Stappen zetten naar een stip op de horizon

Anne begon haar aanstelling met twee opdrachten vanuit het bestuur: maak het Monumentenfonds zichtbaar op het eiland en zoek een project dat gerestaureerd kan worden. Anne: “We startten zonder plannen, beleid, structureel geld en eigen kantoor. Toen hebben we een stip op de horizon gezet en stukje bij beetje stappen gezet. Dat begon met kijken waar het geld zat: in stenen. We gingen hypotheekleningen aan met als onderpand de gebouwen die al in eigendom waren, kregen laagrentende leningen via het Nationaal Restauratiefonds en een eerste restauratieproject: een 105-jarige vuurtoren die half op instorten stond. Na restauratie werd dit een enorme publiekstrekker en een vliegwiel voor de aankoop, restauratie en herbestemming van nieuwe gebouwen.”

Van cunucuhuis tot raffinaderij: de monumenten van Aruba 

De vuurtoren is geen ‘typisch’ Arubaans monument. De grote meerderheid (60%) van de monumenten zijn woonhuizen, verspreid over het hele eiland. Anne legt uit: “De mensen die zich op Aruba vestigden, kregen allemaal een stukje grond waarop zij een klein huisje bouwden, cunucuhuizen genaamd. Al deze huizen hebben een standaard indeling met een oriëntatie op de wind. Die waait op het eiland altijd in dezelfde richting en koelt zo het huis. Naast de cunucuhuizen zijn er een paar grotere panden op het eiland met een monumentenstatus. Momenteel zitten we in het proces om industrieel erfgoed, zoals gesloten raffinaderijen als watertorens als cultureel monument te laten opnemen.”
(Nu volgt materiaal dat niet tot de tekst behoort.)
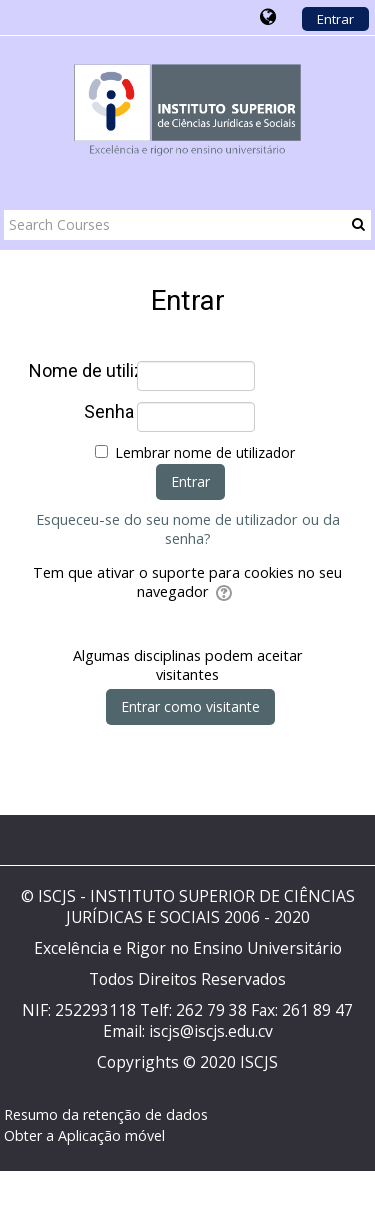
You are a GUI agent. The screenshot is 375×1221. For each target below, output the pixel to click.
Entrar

Meer waardering voor Arubaans erfgoed

Anne merkt dat er de afgelopen tien jaar meer waardering is gekomen voor erfgoed in het Caribisch gebied. “De monumentenzorg is op Aruba laat op gang gekomen maar wordt nu langzamerhand volwassen. Het eiland zelf ontwikkelt zich ook. Nation building en branding zijn belangrijke thema’s. Tien jaar geleden was cultuur echt nog een nichemarkt, nu is het een van de pijlers van het toeristenbeleid.”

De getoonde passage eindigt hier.